AMD is already said to be keeping backwards compatibility on the new third gen chips. Making those chips shut down two mem controllers with 2 channels per controller would be a PITA! I suppose it is possible, just very unlikely.
Instead, the new MBs will support PCIe 4.0. No new socket is likely until 2021 with DDR5 introduction. So chances of adding those memory lanes until then is small. Before they mentioned possible X399 compatibility, I was hoping, since we got two generations on the platform, for a potential new socket and additional lanes. But not happening is the most likely outcome.
As I believe I said, Intel isn't increasing their mem channels either. So that leaves little reason for complaint.
Finally, if you are going off of people saying their isn't enough bandwidth to run 32 cores on 4 channels of memory, that is FALSE. It was disproved when the scheduler part was shown. I, on my own, suspected a stale data problem for the cores without mem channels, as they were ALWAYS with the largest latency possible (there are 4 different latencies for core to core comms and two on memory, 1)same CCX, 2) different CCX on the same die, 3) mirrored CCX on a different die, and 4) different CCX on a different die; memory - 1) local memory controller, 2) memory controller on other die). So, you would wind up with the two dies without memory controllers always having to go off die for memory calls, while also having very long latencies on die to die comms, resulting in a lot of latency. Combine that with a scheduler acting opportunistically causing thread thrashing by moving apps to and from core 0 regularly, and you result in a system that is FUBARed in many use cases.

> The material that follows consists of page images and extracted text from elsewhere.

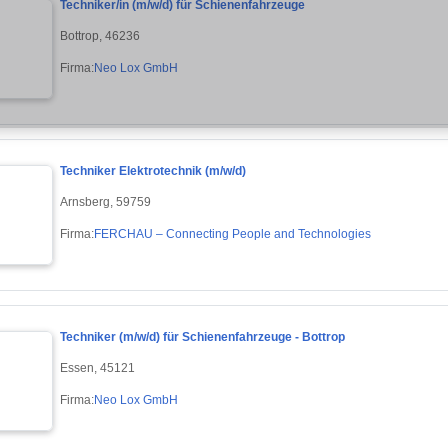
Techniker/in (m/w/d) für Schienenfahrzeuge
Bottrop, 46236
Firma:
Neo Lox GmbH
Techniker Elektrotechnik (m/w/d)
Arnsberg, 59759
Firma:
FERCHAU – Connecting People and Technologies
Techniker (m/w/d) für Schienenfahrzeuge - Bottrop
Essen, 45121
Firma:
Neo Lox GmbH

So, with Zen 2, you have two CPU comm latencies: 1) on same CCX, and 2) CCX to CCX. Further, you only have 1 memory latency, going to I/O, then going to memory. In addition, by centralizing the mem controller, the OS reads it as a single memory node, or Unified Memory Architecture, so does NOT treat it as NUMA when scheduling. On top of that, MS changed the scheduler performance to keep it on the same CCX as much as possible before spawning to another CCX, thereby trying to keep latency in the lowest CPU core to core comm latency at all times.
If you understand what was done, you should not fear the new gen at all, instead you should really welcome it. AMD will be discussing this more at the AMD server event on Aug. 7th, followed by Hot Chips the week after where they are headlining.
Now, if your workload needs the mem bandwidth, it may be time to step up to the Epyc Rome platform anyways.